[Web-SIG] WSGI & transfer-encodings

James Y Knight foom at fuhm.net
Thu Sep 16 19:57:16 CEST 2004


It is unclear to me from the WSGI spec what parts of HTTP a WSGI 
application is responsible for handling, and what the host server or 
middleware has to expect from the app. Sorry if this has been discussed 
previously, but it doesn't appear in the PEP.

1) Does the server need to decode incoming chunked encoding? The CGI 
spec essentially forbids incoming requests with chunked (and thus all 
others as well) transfer-encoding, as the CONTENT_LENGTH header is 
required to be present when there is incoming content. Does WSGI do the 
same thing?

I would suggest the answer should be that WSGI does *not* require 
CONTENT_LENGTH to be present when there is incoming data. This requires 
at least the modification of:

> The server is not required to read past the client's specified 
> Content-Length, and is allowed to simulate an end-of-file condition if 
> the application attempts to read past that point. The application 
> should not attempt to read more data than is specified by the 
> CONTENT_LENGTH variable.

This would have to state something like: "The server must simulate an 
end-of-file condition if the application attempts to read more data 
than is specified by the Content-Length or the incoming 
Transfer-Encoding."

The only way to tell if there's incoming data is therefore to attempt 
to read() the input stream. read() will either immediately return an 
EOF condition (returning '') or else read the data. Also, it seems that 
read() with no args isn't allowed? Perhaps it should be.

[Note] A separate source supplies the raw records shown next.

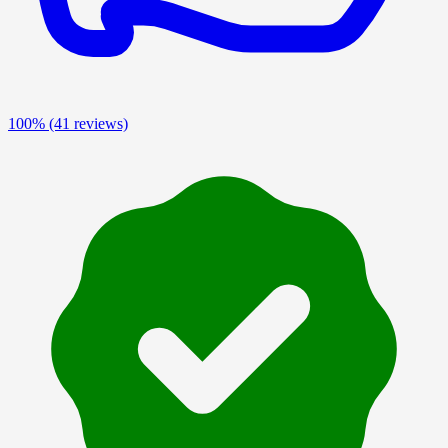
100%
(41 reviews)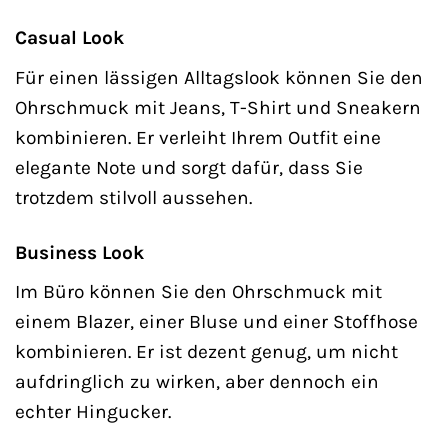
Casual Look
Für einen lässigen Alltagslook können Sie den
Ohrschmuck mit Jeans, T-Shirt und Sneakern
kombinieren. Er verleiht Ihrem Outfit eine
elegante Note und sorgt dafür, dass Sie
trotzdem stilvoll aussehen.
Business Look
Im Büro können Sie den Ohrschmuck mit
einem Blazer, einer Bluse und einer Stoffhose
kombinieren. Er ist dezent genug, um nicht
aufdringlich zu wirken, aber dennoch ein
echter Hingucker.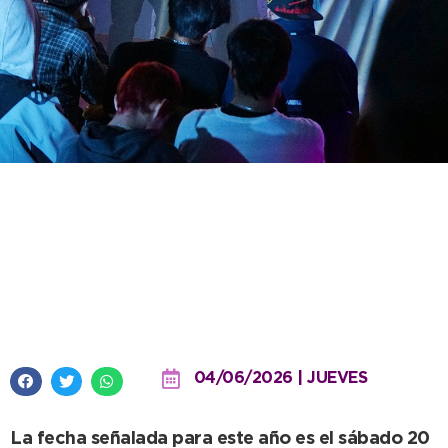
La Urban Fest vuelve a encender
el invierno necochense con una
edición cargada de arte y
cultura juvenil
04/06/2026 | JUEVES
La fecha señalada para este año es el sábado 20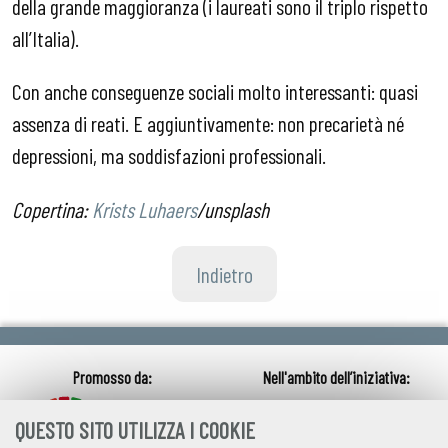
della grande maggioranza (i laureati sono il triplo rispetto
all’Italia).
Con anche conseguenze sociali molto interessanti: quasi
assenza di reati. E aggiuntivamente: non precarietà né
depressioni, ma soddisfazioni professionali.
Copertina:
Krists Luhaers
/unsplash
Indietro
QUESTO SITO UTILIZZA I COOKIE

2) The server is responsible for connection-oriented headers, and the 
spec states it may override the client's headers in this case. I would 
take this to mean I should just ignore the client provided Connection 
and Transfer-Encoding headers and supply those myself according to HTTP 
spec.

But what about transfer-encoding? The spec says the server is allowed 
to add a chunked encoding. But,
- Is an application allowed to yield data that has already been encoded 
into chunked form?
- What if it does so and you're talking to a HTTP 1.0 client? Should 
the server decode the chunking? Or should it just let the application 
produce bogus output?
- May the application provide data with a gzip transfer-encoding?
- What if the server already handles all connection-oriented behavior 
transparently and doesn't even pass on the Connection, Keep-Alive, TE, 
Trailers, Transfer-Encoding, Upgrade headers to the client? Is that 
okay?
- Wouldn't providing pre-encoded data screw up middleware that is 
expecting to do something useful with the data going through it?

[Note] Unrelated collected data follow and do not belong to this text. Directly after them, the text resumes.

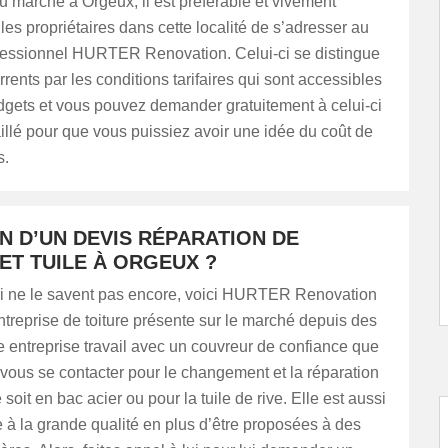
 marché à Orgeux, il est préférable et vivement
 les propriétaires dans cette localité de s’adresser au
fessionnel HURTER Renovation. Celui-ci se distingue
rents par les conditions tarifaires qui sont accessibles
dgets et vous pouvez demander gratuitement à celui-ci
illé pour que vous puissiez avoir une idée du coût de
s.
N D’UN DEVIS RÉPARATION DE
ET TUILE À ORGEUX ?
i ne le savent pas encore, voici HURTER Renovation
ntreprise de toiture présente sur le marché depuis des
 entreprise travail avec un couvreur de confiance que
vous se contacter pour le changement et la réparation
 soit en bac acier ou pour la tuile de rive. Elle est aussi
 à la grande qualité en plus d’être proposées à des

I would suggest that that the correct answer is: the application should 
have nothing to do with any connection oriented behavior. It should not 
send a Connection or Transfer-Encoding header and should not expect to 
receive the Connection, Keep-Alive, TE, Trailers, Transfer-Encoding, or 
Upgrade headers, although it is optional for the server to strip them. 
The application should not apply a transfer-encodng to its output and 
the server should not give it a transfer-encoded input.